Mohammad Maher Abdul Hay, MD, discusses the evolving role of transplant in acute lymphoblastic leukemia.
Mohammad Maher Abdul Hay, MD, an assistant professor in the Department of Medicine, director of the Clinical Leukemia Program in NYU Langone Health’s Perlmutter Cancer Center, and associate director for research in the Bellevue Cancer Center, discusses the evolving role of transplant in acute lymphoblastic leukemia (ALL).
Transplant is still a key treatment in ALL, particularly in patients who have minimal residual disease (MRD) and in those with relapsed/refractory disease, says Abdul Hay. Blinatumomab (Blincyto) is a bispecific antibody that is being used in patients with relapsed/refractory ALL. Data from the BLAST study show that this agent is effective in patients who are MRD positive and may make them MRD negative. About 80% of patients who were MRD positive in the study became MRD negative after 1 treatment of blinatumomab.

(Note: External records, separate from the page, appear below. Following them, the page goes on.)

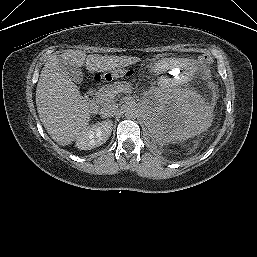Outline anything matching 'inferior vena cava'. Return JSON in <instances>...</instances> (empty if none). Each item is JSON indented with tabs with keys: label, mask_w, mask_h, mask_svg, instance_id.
<instances>
[{
	"label": "inferior vena cava",
	"mask_w": 257,
	"mask_h": 257,
	"mask_svg": "<svg viewBox=\"0 0 257 257\" xmlns=\"http://www.w3.org/2000/svg\"><path fill=\"white\" fill-rule=\"evenodd\" d=\"M118 110V104L116 103H106L100 108V115L104 118L113 117Z\"/></svg>",
	"instance_id": "obj_1"
}]
</instances>
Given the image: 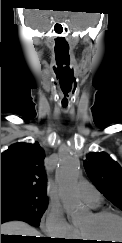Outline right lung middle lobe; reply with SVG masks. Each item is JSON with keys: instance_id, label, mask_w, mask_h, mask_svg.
<instances>
[{"instance_id": "right-lung-middle-lobe-1", "label": "right lung middle lobe", "mask_w": 122, "mask_h": 243, "mask_svg": "<svg viewBox=\"0 0 122 243\" xmlns=\"http://www.w3.org/2000/svg\"><path fill=\"white\" fill-rule=\"evenodd\" d=\"M48 205V198L29 195L1 196V210L22 212L40 223Z\"/></svg>"}]
</instances>
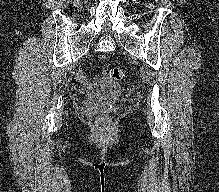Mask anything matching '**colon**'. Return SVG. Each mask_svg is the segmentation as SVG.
Listing matches in <instances>:
<instances>
[{
	"mask_svg": "<svg viewBox=\"0 0 219 192\" xmlns=\"http://www.w3.org/2000/svg\"><path fill=\"white\" fill-rule=\"evenodd\" d=\"M109 77L114 80V81H120L125 77V72L123 69L121 68H111L109 70ZM108 117L106 115H99L96 118V123L100 126V127H104L108 125Z\"/></svg>",
	"mask_w": 219,
	"mask_h": 192,
	"instance_id": "5ec220e1",
	"label": "colon"
}]
</instances>
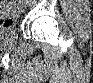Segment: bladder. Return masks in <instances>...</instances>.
Instances as JSON below:
<instances>
[{"mask_svg":"<svg viewBox=\"0 0 93 83\" xmlns=\"http://www.w3.org/2000/svg\"><path fill=\"white\" fill-rule=\"evenodd\" d=\"M13 34H14V31L12 29H8V28L3 27L1 30L0 40L5 41L8 38L12 37Z\"/></svg>","mask_w":93,"mask_h":83,"instance_id":"1","label":"bladder"}]
</instances>
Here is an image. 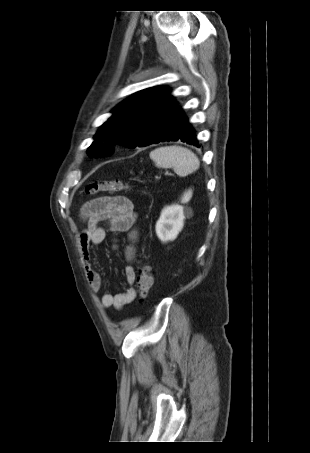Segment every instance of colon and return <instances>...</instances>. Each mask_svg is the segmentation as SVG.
<instances>
[{"instance_id": "colon-1", "label": "colon", "mask_w": 310, "mask_h": 453, "mask_svg": "<svg viewBox=\"0 0 310 453\" xmlns=\"http://www.w3.org/2000/svg\"><path fill=\"white\" fill-rule=\"evenodd\" d=\"M130 185L121 180L114 181H93L89 183L85 189L87 195H96L102 193H116L129 189ZM153 276L150 266L146 263L142 264L139 268L137 277V291L140 300H144L152 287Z\"/></svg>"}]
</instances>
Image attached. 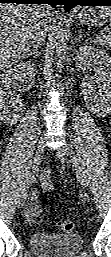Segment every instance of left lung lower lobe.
<instances>
[{"instance_id":"left-lung-lower-lobe-1","label":"left lung lower lobe","mask_w":111,"mask_h":257,"mask_svg":"<svg viewBox=\"0 0 111 257\" xmlns=\"http://www.w3.org/2000/svg\"><path fill=\"white\" fill-rule=\"evenodd\" d=\"M66 11H69L76 5L80 6H111V0H66Z\"/></svg>"}]
</instances>
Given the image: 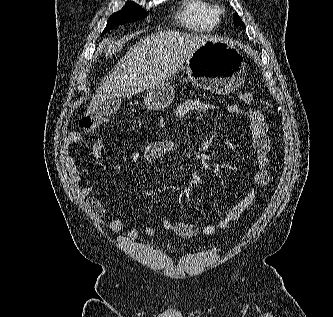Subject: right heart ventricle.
Here are the masks:
<instances>
[{"mask_svg": "<svg viewBox=\"0 0 333 317\" xmlns=\"http://www.w3.org/2000/svg\"><path fill=\"white\" fill-rule=\"evenodd\" d=\"M177 19L182 26L191 31L209 32L219 24L221 10L210 0H184Z\"/></svg>", "mask_w": 333, "mask_h": 317, "instance_id": "e07e8e85", "label": "right heart ventricle"}]
</instances>
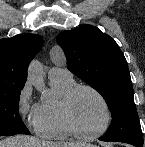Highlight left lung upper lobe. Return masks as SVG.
Returning a JSON list of instances; mask_svg holds the SVG:
<instances>
[{
    "label": "left lung upper lobe",
    "instance_id": "left-lung-upper-lobe-1",
    "mask_svg": "<svg viewBox=\"0 0 145 147\" xmlns=\"http://www.w3.org/2000/svg\"><path fill=\"white\" fill-rule=\"evenodd\" d=\"M57 42L67 68L105 99L112 123L106 140L143 143L127 61L117 43L97 27L84 25L61 32Z\"/></svg>",
    "mask_w": 145,
    "mask_h": 147
}]
</instances>
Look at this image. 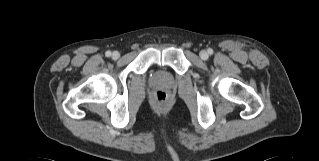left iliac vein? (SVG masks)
Listing matches in <instances>:
<instances>
[{
  "mask_svg": "<svg viewBox=\"0 0 319 161\" xmlns=\"http://www.w3.org/2000/svg\"><path fill=\"white\" fill-rule=\"evenodd\" d=\"M200 57L203 59V60H206L208 58V53L206 51H201L200 52Z\"/></svg>",
  "mask_w": 319,
  "mask_h": 161,
  "instance_id": "left-iliac-vein-1",
  "label": "left iliac vein"
}]
</instances>
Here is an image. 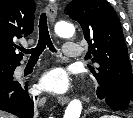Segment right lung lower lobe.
<instances>
[{
    "label": "right lung lower lobe",
    "mask_w": 133,
    "mask_h": 118,
    "mask_svg": "<svg viewBox=\"0 0 133 118\" xmlns=\"http://www.w3.org/2000/svg\"><path fill=\"white\" fill-rule=\"evenodd\" d=\"M28 84L16 81L0 82V110L19 118H32L36 97L29 95Z\"/></svg>",
    "instance_id": "1"
}]
</instances>
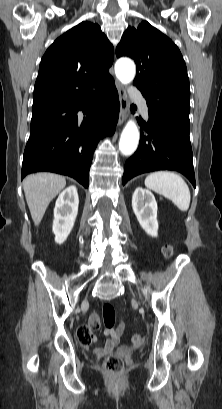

However, the problem is that these patients will relapse. If conventional chemotherapy is used and a patient still has MRD positivity, they should go on to transplant. Blinatumomab is a bridge to take these patients to transplant, say Abdul Hay. Without transplant, there is a high risk of relapse and death.
Several factors must be considered when deciding whether a patient is eligible to undergo transplant, says Abdul Hay. Age, along with performance status, MRD positivity, and comorbidities are all taken into consideration when determining transplant eligibility, concludes Abdul-Hay.